At times, Weinstein sat back in his chair staring ahead at a screen in front of the defense table that mirrored what was being shown to the seven men and five women on the jury during the three-hour summation.

Illuzzi's closing comes a day after the defense offered an epic, hourslong closing argumentpainting the prosecution's case as a “sinister tale” absent proof needed to convict Weinstein.

Prosecutors created an “alternate universe” that “strips adult women of common sense, autonomy, and responsibility. ... Regret does not exist in this world, only regret renamed as rape," Weinstein lawyer Donna Rotunno argued.

Illuzzi countered on Friday by focusing on allegations by Mimi Haleyi that Weinstein forcibly performed oral sex on her in his Soho apartment in 2006.

“When an adult goes to another adult’s home, should they expect that they have to engage in sex?" the prosecutor asked. "By going to Harvey Weinstein’s home, did she deserve what she got?”

She added: “There are no blurred lines here. This is a crime and a wanton disregard of other people.”

The jury was sent home for the day, with deliberations set to begin Tuesday.

Weinstein, 67, is charged with raping a woman in a Manhattan hotel room in 2013 and forcibly performing oral sex on Haleyi in 2006. The Associated Press has a policy of not publishing the names of people who allege sexual assault without their consent; it is withholding the name of the rape accuser because it isn’t clear if she wishes to be identified publicly.

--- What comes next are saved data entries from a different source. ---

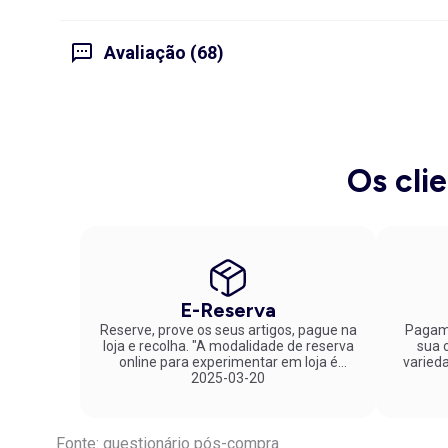
Avaliação (68)
Os cli
E-Reserva
Reserve, prove os seus artigos, pague na
Pagame
loja e recolha. "A modalidade de reserva
sua co
online para experimentar em loja é
varied
fantástica. Parabéns pela inovação!"
2025-03-20
Fonte: questionário pós-compra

Other accusers including Sciorra testified as part of a prosecution effort to show he used the same tactics to victimize many women over the years.

In response to defense claims that Haleyi and the alleged rape victim were opportunists who had consensual sex with Weinstein because they thought it would help their careers, prosecutors are seeking to focus the jury's attention on accusers' harrowing accounts alleging rapes, forced oral sex, groping, masturbation, lewd propositions and casting couch experiences.

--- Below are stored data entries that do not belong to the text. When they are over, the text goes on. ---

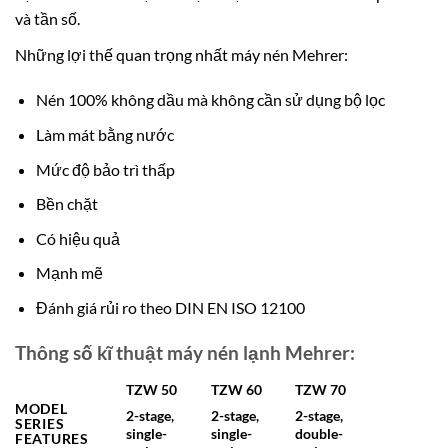
và tần số.
Những lợi thế quan trọng nhất máy nén Mehrer:
Nén 100% không dầu mà không cần sử dụng bộ lọc
Làm mát bằng nước
Mức độ bảo trì thấp
Bền chặt
Có hiệu quả
Mạnh mẽ
Đánh giá rủi ro theo DIN EN ISO 12100
Thông số kĩ thuật máy nén lạnh Mehrer:
TZW 50
TZW 60
TZW 70
MODEL
2-stage,
2-stage,
2-stage,
SERIES
single-
single-
double-
FEATURES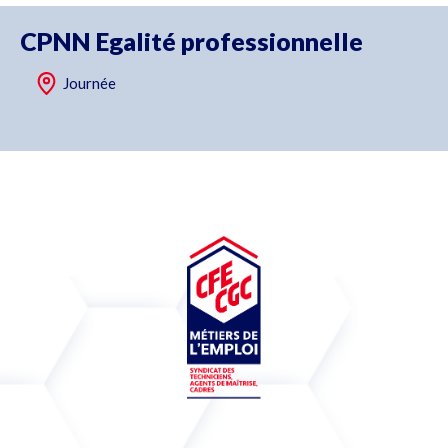
CPNN Egalité professionnelle
Journée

Some women testified that Weinstein ignored pleas of “no, no, no” as he assaulted them. The woman Weinstein is charged with raping said he would turn violent when he couldn't get his way and that, “If he heard the word 'no,' it was like a trigger for him."

Another woman recalled Weinstein sneering, "You’ll never make it in this business, this is how this industry works,” when she laughed off his advances.

The prosecution’s task has been complicated because the women he’s charged with raping kept in contact with Weinstein after the alleged encounters. But Illuzzi said that part of his scheme was to keep in contact with them so he could point to those encounters as evidence nothing happened, essentially “preparing for a moment just like this.”

Case in point, she said: In October 2017, Weinstein replied to an email from a publicist giving him a heads up that Sciorra was about to go public in a Ronan Farrow story by writing: “Annabella did cop land.”

Instructing his publicist on how to respond to the article, Weinstein wrote: “this was consensual or deny it.”

“I submit to you that was a confession,” Illuzzi told jurors over the defense’s denied objection.